When we look around our environment, to the objects that make up the space we are in, we see the world by perceiving colour and tone. Tone, also commonly referred to as value, determines how light or dark we recognise something to be. Understanding the properties of value perception, although not extremely difficult, is immensely important for all drawings, whether you aim to create a realistic or abstract depiction of your subject. This is because a wide range of tones will turn a mediocre drawing in to a vibrant one.
It is for this reason figure drawing presents the artist with a complex arrangement of tones that need to be selectively interpreted into drawn marks. However it takes practice and lots of it in order to judge accurately how light or dark a relative value/tone is. One way to develop our understanding of tone is to begin by categorising the values we see; looking for the lightest of lights, the mid tones, and the darkest of darks. The beginner artist may wish to practice observing value on a still life object, this will allow the artist to observe how light shifts, casting shadows and bounces off of a form. However you may find you will have more success with this exercise if you have one primary light source; allowing you to properly control the value.

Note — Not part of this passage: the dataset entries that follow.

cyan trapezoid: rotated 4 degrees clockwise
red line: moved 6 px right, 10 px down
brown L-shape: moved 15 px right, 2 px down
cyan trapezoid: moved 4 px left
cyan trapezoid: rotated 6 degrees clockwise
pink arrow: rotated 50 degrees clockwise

When it comes to life drawing tone is extremely important, the easiest way to simplify this task is to use toned paper rather than working from white paper. With the mid-tone already present it is easier for the artist to then establish a variety of values to make up a dynamic drawing. Black paper and white chalk also offers another option, the darkest tones are already present with the black paper and the white chalk can be blended with the paper to create midtone greys.
However to fully gain an understanding of tonal perception it is beneficial for any artist to undertake the exercise ‘Tonal Drawing’, as it is not about creating a realistic drawing but trains the the eye to expertly observe value. The exercise ‘Tonal Drawing’ involves creating a figure drawing based on the principles of applying a mid-tone to the paper first, erasing away parts to represent light, and adding darker tones to serve as shadows.
Step one, start by rubbing the side of your charcoal over the entire sheet of paper to create the mid-tone.
Step two, find the basic form of your subject by using a rubber to erase parts of the charcoal to reveal the basic figure.
Step three, use charcoal to create shadow and a rubber to erase where you observe there to be light.